O Paraguai enfrentou uma partida em que Gustavo Gómez tentou exercer influência junto à arbitragem no estilo utilizado no Brasil, mas a equipe não teve o mesmo efeito sobre o árbitro. A atuação da arbitragem foi mais firme do que permisiva, e o jogador acabou não conseguindo reverter as decisões em campo. A análise foi feita no programa Posse de Bola, do Canal UOL.
Segundo a avaliação dos comentaristas, a diferença entre arbitragem permissiva e atuação mais rígida ficou evidente durante o jogo. Gómez reclamou de faltas e de critérios, mas a arbitragem não recuou, e o desempenho do time também refletiu esse cenário.

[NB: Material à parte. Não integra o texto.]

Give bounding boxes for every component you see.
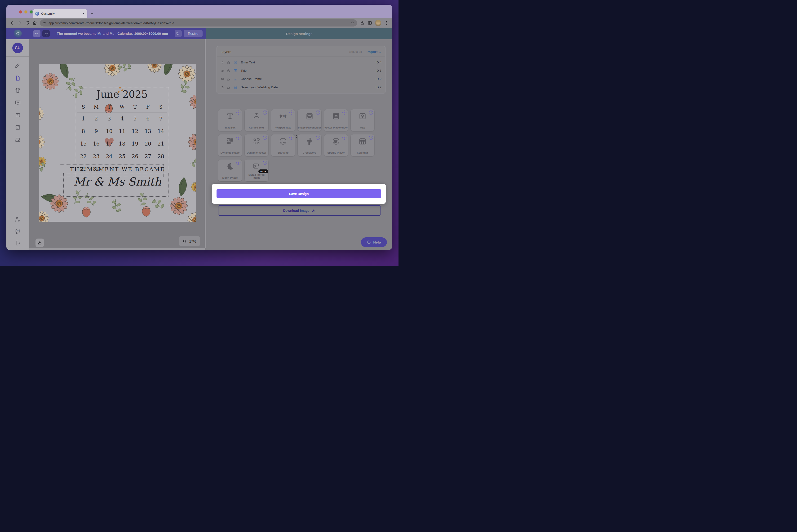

Juca Kfouri destacou a indisciplina coletiva ao apontar seis cartões recebidos pelo Paraguai. O comentarista alertou para o risco de suspensões que podem atrapalhar a busca por bons resultados na sequência do torneio, além do impacto emocional do revés.
Arnaldo Ribeiro enfatizou que, além dos cartões, o time saiu com saldo negativo e precisará reconstruir a equipe no torneio. Mesmo assim, em formato com muitas vagas disponíveis, ainda há caminho para a melhoria e para a classificação, segundo a análise.
Análise da arbitragem e rendimento do Paraguai
A oposição entre a postura mais firme dos árbitros e as tentativas de controle do jogo por Gómez gerou descompasso no Paraguai. A queda de rendimento ficou clara não apenas no placar, mas no comportamento da equipe ao longo da partida.
Impactos para jogos seguintes
Os analistas apontam que o Paraguai precisa de ajustes rápidos para reduzir a possibilidade de novas suspensões. A sequência depende de reequilíbrio tático e disciplinar, além de manter a confiança em partidas decisivas.